**EXERCISE:** For the entries below, report the number of lines containing "Beiträge", without any other content.

-------- PROVIDED INFORMATION --------

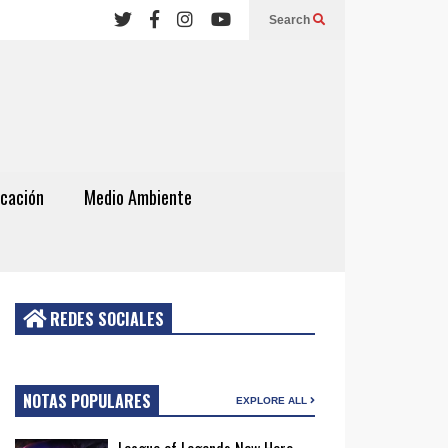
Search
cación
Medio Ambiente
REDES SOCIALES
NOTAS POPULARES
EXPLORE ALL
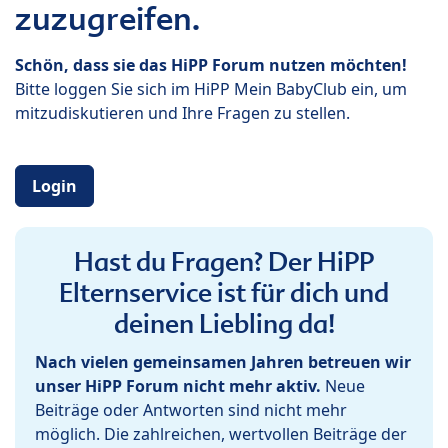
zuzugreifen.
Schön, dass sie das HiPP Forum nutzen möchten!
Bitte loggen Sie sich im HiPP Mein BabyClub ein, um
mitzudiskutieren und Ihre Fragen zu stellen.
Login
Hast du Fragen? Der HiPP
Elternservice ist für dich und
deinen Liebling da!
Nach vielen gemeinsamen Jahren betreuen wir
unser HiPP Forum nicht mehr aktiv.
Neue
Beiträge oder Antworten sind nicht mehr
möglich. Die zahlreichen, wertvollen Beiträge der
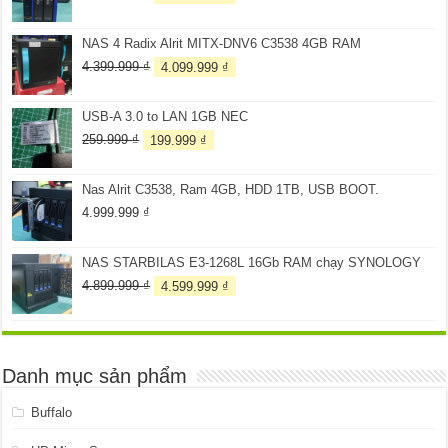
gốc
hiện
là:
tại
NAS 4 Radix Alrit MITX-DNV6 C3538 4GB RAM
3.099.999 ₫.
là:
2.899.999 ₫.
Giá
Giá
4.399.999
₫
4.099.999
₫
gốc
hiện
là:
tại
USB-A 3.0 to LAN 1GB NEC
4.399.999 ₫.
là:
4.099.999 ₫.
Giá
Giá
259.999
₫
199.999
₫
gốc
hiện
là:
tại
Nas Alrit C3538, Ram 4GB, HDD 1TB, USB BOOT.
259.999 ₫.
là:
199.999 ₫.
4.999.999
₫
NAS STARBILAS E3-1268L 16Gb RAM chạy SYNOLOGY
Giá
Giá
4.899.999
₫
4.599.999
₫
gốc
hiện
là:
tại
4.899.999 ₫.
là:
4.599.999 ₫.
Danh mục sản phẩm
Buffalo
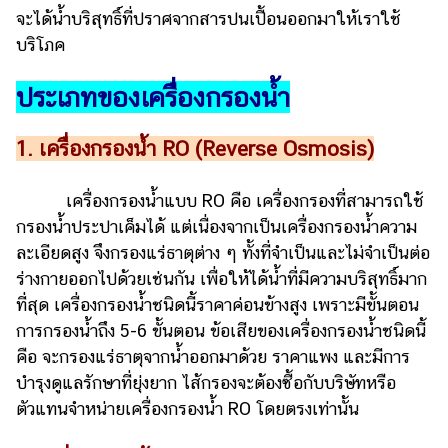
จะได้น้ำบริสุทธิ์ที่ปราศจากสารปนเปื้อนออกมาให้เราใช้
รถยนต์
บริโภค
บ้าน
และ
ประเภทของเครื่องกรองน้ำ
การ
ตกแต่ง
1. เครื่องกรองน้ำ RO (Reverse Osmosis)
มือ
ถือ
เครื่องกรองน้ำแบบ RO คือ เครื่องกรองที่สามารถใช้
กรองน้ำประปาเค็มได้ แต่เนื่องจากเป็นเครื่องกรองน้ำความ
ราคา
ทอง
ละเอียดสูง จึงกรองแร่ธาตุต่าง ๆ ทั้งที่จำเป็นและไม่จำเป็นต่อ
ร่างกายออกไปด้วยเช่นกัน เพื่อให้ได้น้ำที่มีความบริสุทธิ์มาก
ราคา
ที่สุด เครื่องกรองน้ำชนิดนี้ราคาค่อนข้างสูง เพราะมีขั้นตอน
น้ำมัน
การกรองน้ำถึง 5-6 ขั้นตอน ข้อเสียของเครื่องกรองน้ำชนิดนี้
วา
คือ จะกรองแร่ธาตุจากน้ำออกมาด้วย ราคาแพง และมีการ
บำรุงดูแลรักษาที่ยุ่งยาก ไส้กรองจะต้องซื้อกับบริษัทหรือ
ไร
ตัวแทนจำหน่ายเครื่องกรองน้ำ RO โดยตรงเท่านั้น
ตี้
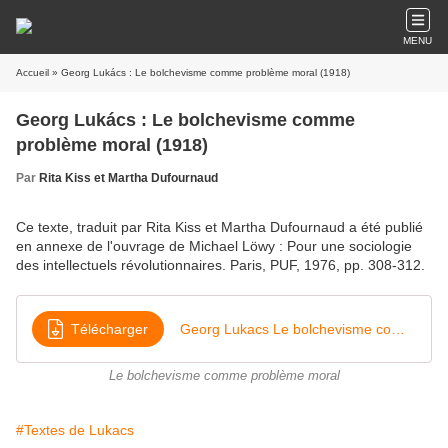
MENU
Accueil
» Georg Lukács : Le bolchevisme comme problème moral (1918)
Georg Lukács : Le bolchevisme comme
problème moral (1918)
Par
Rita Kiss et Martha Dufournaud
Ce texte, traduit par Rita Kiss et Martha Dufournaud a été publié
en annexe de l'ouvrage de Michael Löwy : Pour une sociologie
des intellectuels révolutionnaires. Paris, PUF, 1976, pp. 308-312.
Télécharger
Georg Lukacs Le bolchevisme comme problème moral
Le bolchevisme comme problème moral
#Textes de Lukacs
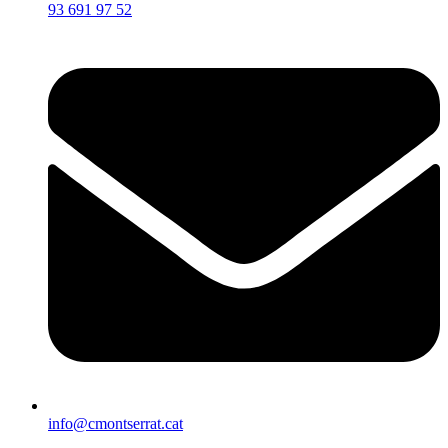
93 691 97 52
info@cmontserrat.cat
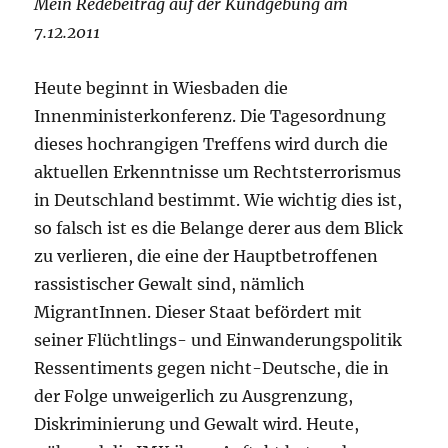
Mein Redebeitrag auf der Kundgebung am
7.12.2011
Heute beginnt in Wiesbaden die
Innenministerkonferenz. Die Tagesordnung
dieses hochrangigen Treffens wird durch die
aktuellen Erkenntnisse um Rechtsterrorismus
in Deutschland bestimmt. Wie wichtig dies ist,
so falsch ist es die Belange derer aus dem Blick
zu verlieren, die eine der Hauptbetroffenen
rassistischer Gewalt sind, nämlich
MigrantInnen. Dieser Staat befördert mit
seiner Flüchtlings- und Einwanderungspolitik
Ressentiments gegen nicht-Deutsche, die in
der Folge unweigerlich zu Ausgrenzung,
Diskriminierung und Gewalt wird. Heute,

--------

**RESPONSE TO THE EXERCISE:** 2